What had been your links with the Filipino left in the past?

I had been involved in the Philippines solidarity movement in Australia in the 1980s and had, in that context, travelled to the Philippines a few times. I was active in the Philippines Action Solidarity Group and the Committee Against Repression in Pacific and Asia. In 1983, I joined the Socialist Workers’ Party, which now calls itself the Democratic Socialist Perspective, and from which I was expelled last May for being a member of a minority faction that sought to build campus clubs in solidarity with the Venezuelan revolution.

During the late 1980s and 1990s, I was also involved in trying to build links with the Filipino left organisations. The main contact in the 1980s was with BISIG, the Unity of Socialist Ideas and Action group, then led by Francisco Nemenzo. As the Communist Party of the Philippines, the CPP, was the main force in the opposition against the Marcos dictatorship, we often had contact with them also, but felt ideologically closer to BISIG, which put more emphasis on mass movement politics and on democratic methods of operation. The CPP, while also deeply involved in mass movement politics, emphasised the guerilla struggle in the countryside, and had strong tendencies towards a militarised method of organising.

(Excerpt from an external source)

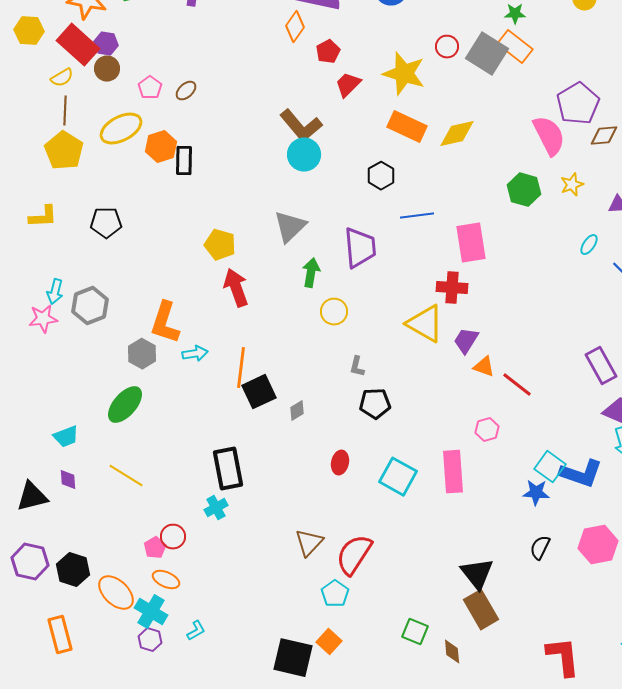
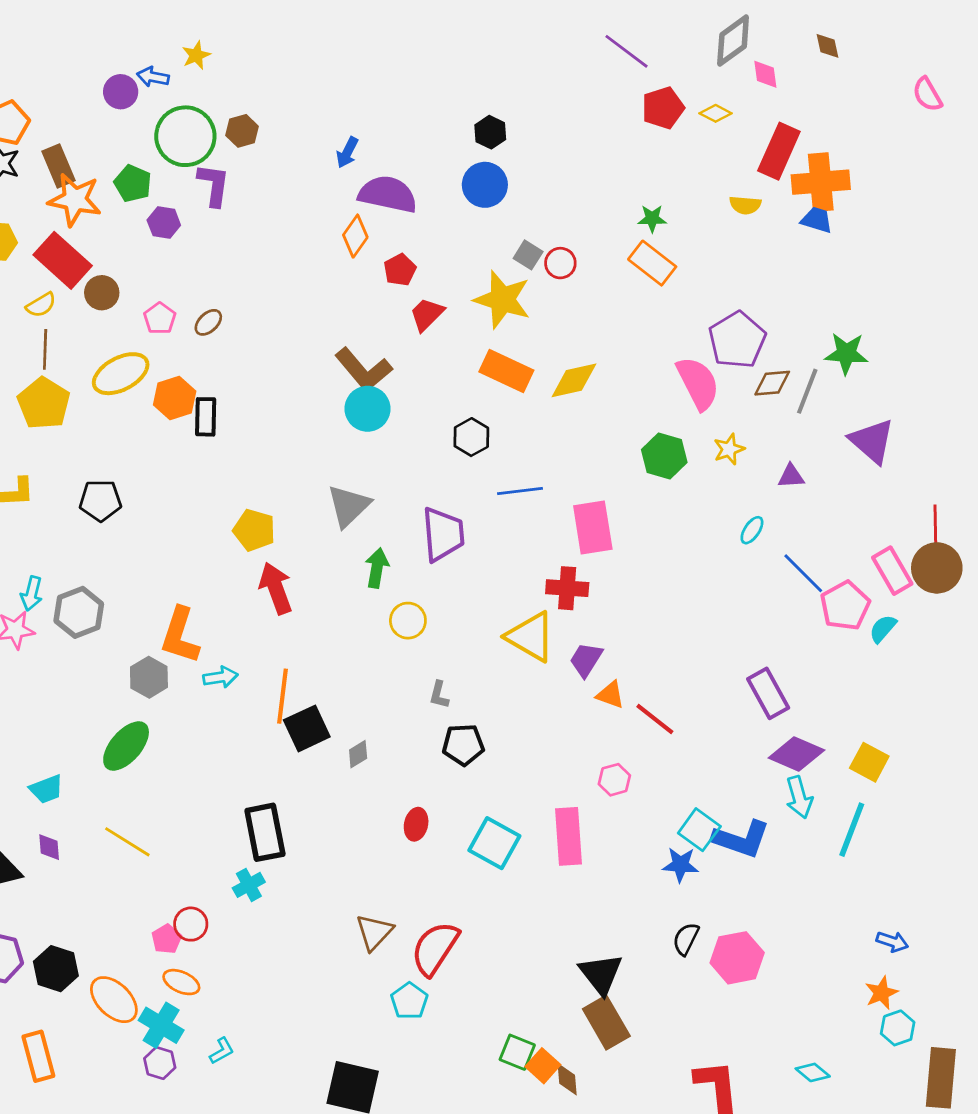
purple hexagon: (106, 44) -> (164, 223), moved
gray square: (487, 54) -> (528, 255), moved, size x0.5
pink hexagon: (598, 545) -> (737, 958), moved
orange square: (329, 642) -> (543, 1066), moved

In the 1990s, the DSP developed close cooperation with the Manila-Rizal organisation of the CPP after it broke away from the CPP. In 1991 the CPP had reaffirmed the strategy of a prolonged guerilla war as the main line of march of the revolutionary movement. They expelled all those who were rejecting this – who became known as the “rejectionists” or “RJs”. The CPP classified anyone on the left with a different strategy as “pseudo-revolutionaries”. The expelled units of the CPP broken up into several groups, some of which formed new parties, others NGOs and specific-issue campaign groups.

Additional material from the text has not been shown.